(Data records)

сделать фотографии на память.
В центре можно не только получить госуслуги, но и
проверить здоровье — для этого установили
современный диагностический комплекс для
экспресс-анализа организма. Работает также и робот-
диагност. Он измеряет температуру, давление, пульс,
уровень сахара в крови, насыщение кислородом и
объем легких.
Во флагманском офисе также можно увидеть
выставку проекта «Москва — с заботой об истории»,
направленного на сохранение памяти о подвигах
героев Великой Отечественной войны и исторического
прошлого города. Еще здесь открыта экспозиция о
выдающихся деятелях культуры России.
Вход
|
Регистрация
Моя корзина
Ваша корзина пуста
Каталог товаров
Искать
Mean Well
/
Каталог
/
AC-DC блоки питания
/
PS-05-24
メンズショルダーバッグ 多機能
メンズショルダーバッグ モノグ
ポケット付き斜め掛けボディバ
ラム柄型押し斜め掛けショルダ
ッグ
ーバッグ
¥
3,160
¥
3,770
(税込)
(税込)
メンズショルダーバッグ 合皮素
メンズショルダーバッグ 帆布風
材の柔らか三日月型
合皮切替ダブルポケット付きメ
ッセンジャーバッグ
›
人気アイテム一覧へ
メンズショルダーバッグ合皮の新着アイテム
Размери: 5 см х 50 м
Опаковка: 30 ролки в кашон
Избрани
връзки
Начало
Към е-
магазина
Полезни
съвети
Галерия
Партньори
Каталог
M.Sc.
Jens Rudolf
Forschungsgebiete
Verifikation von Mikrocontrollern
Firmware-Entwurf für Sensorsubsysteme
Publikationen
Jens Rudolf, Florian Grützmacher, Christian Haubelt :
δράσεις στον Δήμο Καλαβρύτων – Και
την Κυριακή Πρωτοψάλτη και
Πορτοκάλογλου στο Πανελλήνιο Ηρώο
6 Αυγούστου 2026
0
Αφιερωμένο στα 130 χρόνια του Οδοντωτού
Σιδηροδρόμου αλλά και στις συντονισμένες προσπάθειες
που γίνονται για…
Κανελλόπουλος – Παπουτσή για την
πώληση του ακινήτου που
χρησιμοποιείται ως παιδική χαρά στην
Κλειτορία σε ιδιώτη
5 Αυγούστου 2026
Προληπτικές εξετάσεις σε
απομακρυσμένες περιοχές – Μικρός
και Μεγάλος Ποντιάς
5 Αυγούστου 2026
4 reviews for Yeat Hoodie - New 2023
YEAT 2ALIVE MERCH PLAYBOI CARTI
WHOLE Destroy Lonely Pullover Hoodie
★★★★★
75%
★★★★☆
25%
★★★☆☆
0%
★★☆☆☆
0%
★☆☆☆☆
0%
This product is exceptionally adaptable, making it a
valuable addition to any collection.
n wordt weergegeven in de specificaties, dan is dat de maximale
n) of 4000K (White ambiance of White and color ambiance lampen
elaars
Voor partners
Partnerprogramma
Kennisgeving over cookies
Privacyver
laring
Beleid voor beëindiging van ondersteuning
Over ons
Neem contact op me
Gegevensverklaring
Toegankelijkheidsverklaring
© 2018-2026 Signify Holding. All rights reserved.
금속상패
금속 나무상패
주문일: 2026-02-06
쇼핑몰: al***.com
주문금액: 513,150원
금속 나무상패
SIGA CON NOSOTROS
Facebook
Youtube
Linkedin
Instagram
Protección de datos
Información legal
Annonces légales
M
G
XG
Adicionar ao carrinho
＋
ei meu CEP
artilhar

### Requirement
List each line of the entries that holds the string "Rudolf".

### Result
Jens Rudolf
Jens Rudolf, Florian Grützmacher, Christian Haubelt :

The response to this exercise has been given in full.